What are VLAMs doing to Robotics?

When robots meet VLAMs

Robotics is often described as a mature industry, with well-established actors, growing sales, and rather clear innovation directions and technological trajectories. For decades, robots have excelled at narrow, repetitive tasks in tightly controlled environments, but have yet failed in achieving complete flexibility and easy adaptation. Despite that, the “Mecca” of every actor in robotics remains the design of “generalist” robots with many affordances. Recent innovations allowing the convergence of robotics with AI seem on the right track to make the dream a bit closer. In our recent work, we argue that vision–language–action models (VLAMs) may mark a turning point in robotics. By integrating large language models (LLMs) with robotic perception and control, VLAMs introduce a new technological logic that has the potential to rejuvenate robotics as an industry, reshape where value is created, and alter who leads innovation.

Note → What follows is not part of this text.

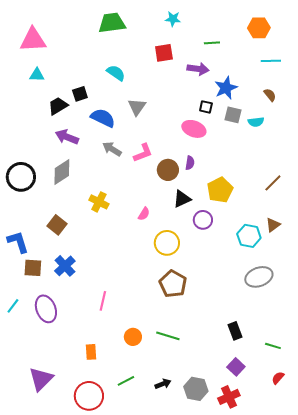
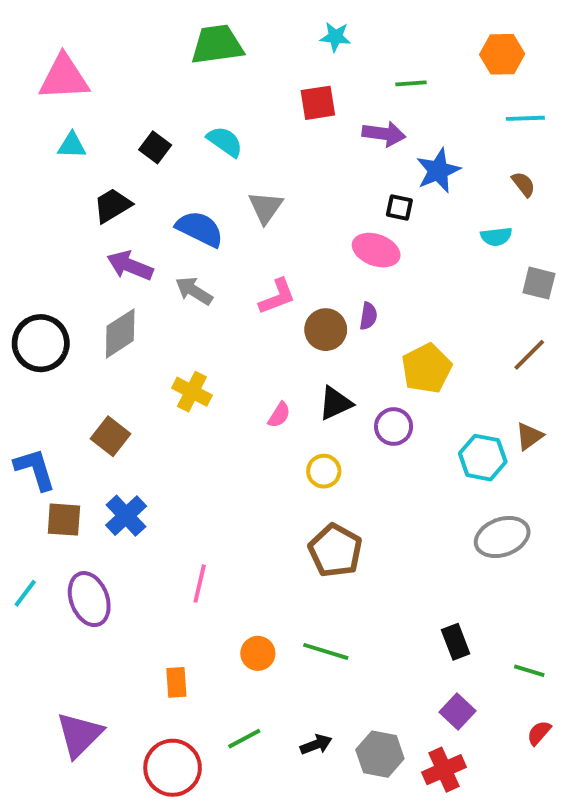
black square: (80, 94) -> (155, 147), moved, turned -35
gray square: (233, 115) -> (539, 283), moved
gray arrow: (112, 149) -> (194, 291), moved
black triangle: (182, 199) -> (335, 403), moved
yellow circle: (167, 243) -> (324, 471), size x0.7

The increasing attention to embodied AI (the development of AI systems deeply rooted in hardware) is driven both by high expectations of future innovation and profitability, as well as from the awareness that the major trajectory of AI evolution — LLMs — taken alone, might not produce the promised and hyped economic returns.

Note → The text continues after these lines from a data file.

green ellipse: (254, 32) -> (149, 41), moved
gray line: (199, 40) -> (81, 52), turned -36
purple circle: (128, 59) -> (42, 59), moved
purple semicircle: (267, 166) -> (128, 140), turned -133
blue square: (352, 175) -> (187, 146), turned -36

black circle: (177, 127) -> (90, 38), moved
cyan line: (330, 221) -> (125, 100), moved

At a high level, the most advanced VLAMs connect three modalities—vision, language, and action—within a single, end-to-end, learning architecture. This allows robots to interpret natural-language instructions, reason over visual inputs, and translate both into physical actions. In practical terms, VLAMs “bring problems of robotics into the semantic space”*: instead of programming robots through rigid task-specific code, developers can increasingly rely on language-based representations that generalise across tasks, environments, and embodiments.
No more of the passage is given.